Trakya Birlik Genel Müdürü Hakan Çelen, 5 litresi 80- 100 lira ortasında değişen sofralık yağın bilhassa pandemi periyodundaki fiyat artışının ziraî girdiler, güç fiyatları ve kurdan kaynaklandığını söyledi. Çelen, “Arz-talep istikrarı istikametiyle ülkemizde bir sorunumuz yok lakin dünya fiyatlarının son derece artması, kurda yaşanan düzeyler bizi şu an raflarda 80- 90 lira bandına taşımış oldu” dedi.

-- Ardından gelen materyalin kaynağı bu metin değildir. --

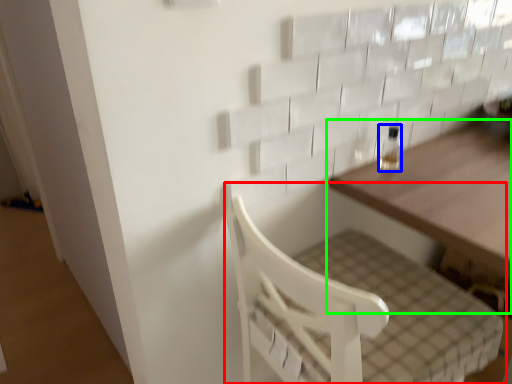 Question: Based on their relative distances, which object is farther from furniture (highlighted by a red box)? Choose from bottle (highlighted by a blue box) and table (highlighted by a green box).

Choices:
 (A) bottle
 (B) table

Answer: (A) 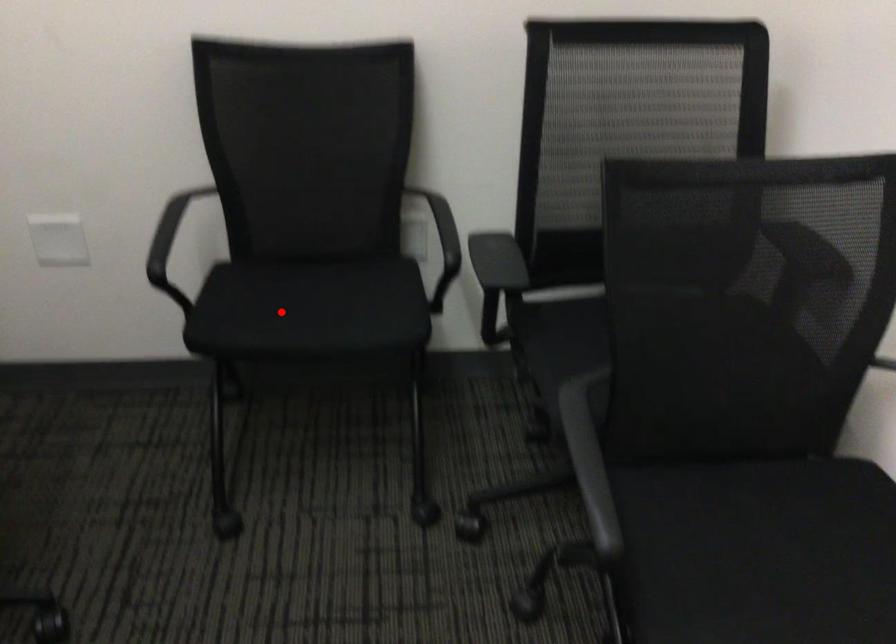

Trakya Birlik Genel Müdürü Hakan Çelen, sofraların vazgeçilmez eserlerinden ayçiçeği yağındaki fiyat artışını kıymetlendirdi. Türkiye’nin 170 bin ton ayçiçeği yağı üretimiyle lokomotif kurumlarından Trakya Birlik Genel Müdürü Hakan Çelen, bilhassa son periyotta artan fiyatların pandemi ile ilgili olduğunu söyledi. Güç fiyatları, artan ziraî girdiler ve kur farkının rafa yansıdığını belirten Çelen “Özellikle yılın ikinci yarısından sonra, şubat-marttan sonra, yeni dönemin yaklaşmasıyla fiyatlarda geri çekilme olabileceğini düşünüyoruz. 80-90 lira bandı düzeyinde oturacağını öngörebiliriz” dedi.
“Yağın üretiminde kullandığımız tüm bileşenlerde çok önemli fiyat artışlarıyla karşılaştık”
Pandemi ile birlikte dünyada başta ziraî eserler olmak üzere tüm emtialarda önemli fiyat artışı yaşandığını söyleyen Çelen, “Üretim yapan ülkelerin, gıda-arz güvenliğini önceleyen siyasetleriyle da geçtiğimiz 1-1,5 yıl içerisinde yüzde 100’ün üzerinde tüm ziraî emtialarda önemli fiyat artışları yaşadık. Bu süreçte dolar kurunun pahalanması ile bir arada tarım ve besin eserlerinde fiyat artışlarını raflarda daha ağır hisseder olduk. Ülkemizde aslında bu yıl sevindirici bir gelişme yaşadık. Tarihi, rekor düzeyde 1 milyon 600 bin ton bir üretim yaşamamıza karşın bilhassa dünyadaki ziraî girdiler, güç, akaryakıt, doğal gaz ve gübre fiyatında yaşanan artışlar, çiftçi davranışlarında kıymetli değişikliklere neden oldu. Bu nedenle bilhassa harmanın başından bu tarihe kadar yaklaşık yüzde 30-35’in üzerinde gerek yurt dışı, gerek yurt içi fiyatlarda yükseliş gerçekleşti. Buna paralel olarak yağın üretiminde kullandığımız tüm bileşenlerde çok önemli fiyat artışlarıyla karşılaştık. Ham unsur, ambalaj artışları üzere şeyler. Lojistik ve fiyatlama problemleriyle bir arada bugün içinde bulunduğumuz tablo oluştu. Arz-talep istikrarı istikametiyle ülkemizde bir zahmetimiz yok lakin dünya fiyatlarının son derece artması, kurda yaşanan düzeyler bizi şu an raflarda 80- 90 lira bandına taşımış oldu” dedi.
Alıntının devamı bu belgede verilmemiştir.